# New Sig 10mm



## glenway (Mar 27, 2011)

SIG SAUER Expands LEGION Series with the Introduction of P220 LEGION 10mm SAO

NEWINGTON, N.H. - SIG SAUER, Inc. is pleased to announce the expansion of the LEGION series of pistols with the SIG SAUER P220 LEGION 10mm SAO.

"The P220 was the pistol that started it all for modern day SIG, and the introduction of the P220 LEGION 10mm SAO brings new features to a SIG classic," said Tom Taylor, Chief Marketing Officer and Executive Vice President, Commercial Sales. "This is a single action only pistol giving it a lighter trigger pull, combined with the increased energy of the 10mm round, for more power and performance. On top of that, we've added the exclusive SIG SAUER LEGION series features and enhancements, which really takes it to the next level, putting a modern twist on this SIG classic."

The SIG SAUER P220 LEGION 10mm SAO is a full-size, hammer fired pistol, featuring a Legion Gray stainless steel slide and frame, with X-RAY3 Day/Night Sights, and an ambidextrous manual safety. LEGION enhancements include a solid steel guide rod, enhanced checkering on the front strap and under the trigger guard, front cocking serrations for easy slide operations, black G-10 checkered grips with LEGION medallion inset on the grips, LEGION Chevron engraved on the slide, and includes three (3) 8-round magazines.

P220 LEGION 10mm SAO Specs:

Overall Length: 8.8in.

Overall Height: 5.5in.

Overall Width: 1.5in.

Barrel Length: 5in.

Sight Radius: 7in.

Weight (incl. magazine): 44oz.

By registering a SIG SAUER LEGION Series pistol owners become a part of the SIG SAUER LEGION. This includes members-only access to free gear and premium merchandise, in addition to exclusive LEGION Member only communications and events. To learn more about the SIG SAUER LEGION visit sigsauer.com.

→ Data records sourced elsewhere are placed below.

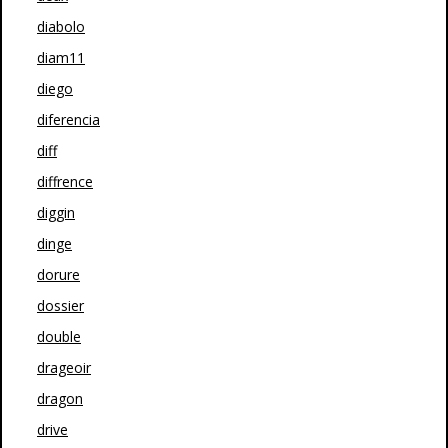
diabolo
diam11
diego
diferencia
diff
diffrence
diggin
dinge
dorure
dossier
double
drageoir
dragon
drive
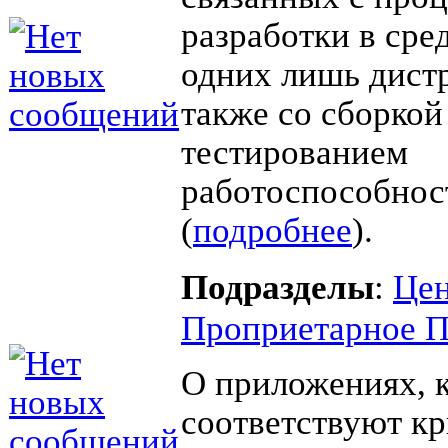
разработки в сред
одних лишь дистр
также со сборкой
тестированием
работоспособно
(
подробнее
).
Подразделы
:
Цен
Проприетарное 
О приложениях, 
соответствуют к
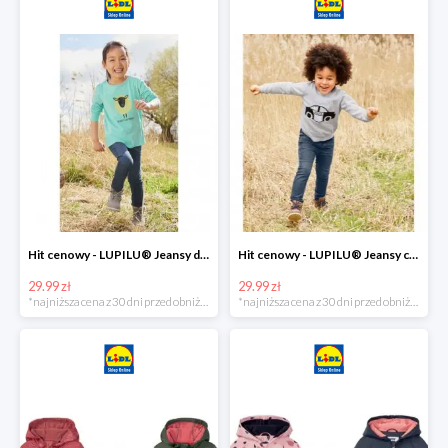
Hit cenowy - LUPILU® Jeansy dziewczęce slim fit
Hit cenowy - LUPILU® Jeansy chłopięce slim fit
29.99 zł
29.99 zł
*najniższa cena z 30 dni przed obniżką
*najniższa cena z 30 dni przed obniżką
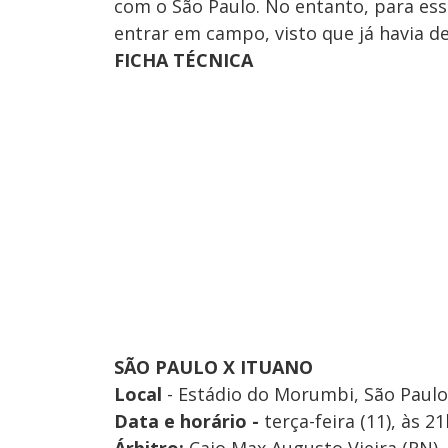
com o São Paulo. No entanto, para ess
entrar em campo, visto que já havia d
FICHA TÉCNICA
SÃO PAULO X ITUANO
Local
- Estádio do Morumbi, São Paulo
Data e horário -
terça-feira (11), às 21
Árbitro:
Caio Max Augusto Vieira (RN)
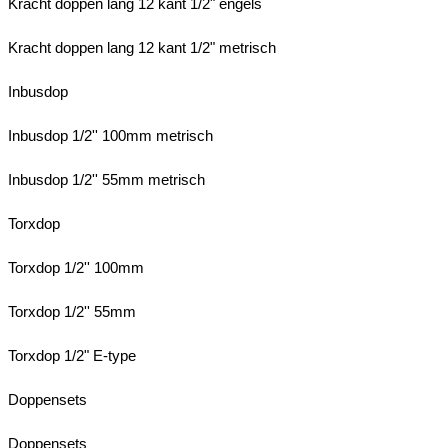
Kracht doppen lang 12 kant 1/2" engels
Kracht doppen lang 12 kant 1/2" metrisch
Inbusdop
Inbusdop 1/2'' 100mm metrisch
Inbusdop 1/2'' 55mm metrisch
Torxdop
Torxdop 1/2'' 100mm
Torxdop 1/2'' 55mm
Torxdop 1/2" E-type
Doppensets
Doppensets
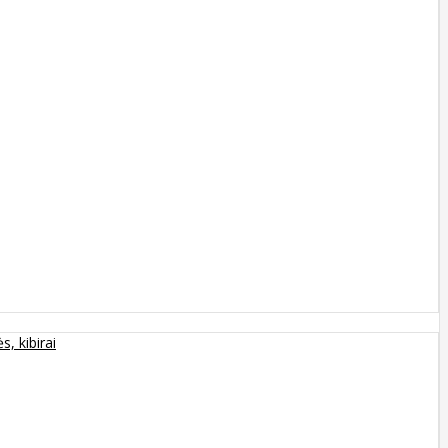
s, kibirai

The SIG SAUER P220 LEGION 10mm SAO is currently shipping and available for purchase at retailers nationwide. Complete product specs and information for the P220 LEGION 10mm SAO are available at sigsauer.com.


----------



## hassell (Feb 9, 2010)

A beast.


----------



## youngdon (Mar 10, 2010)

Yeah it is, but it’s a Sig and I’d bet it functions flawlessly.


----------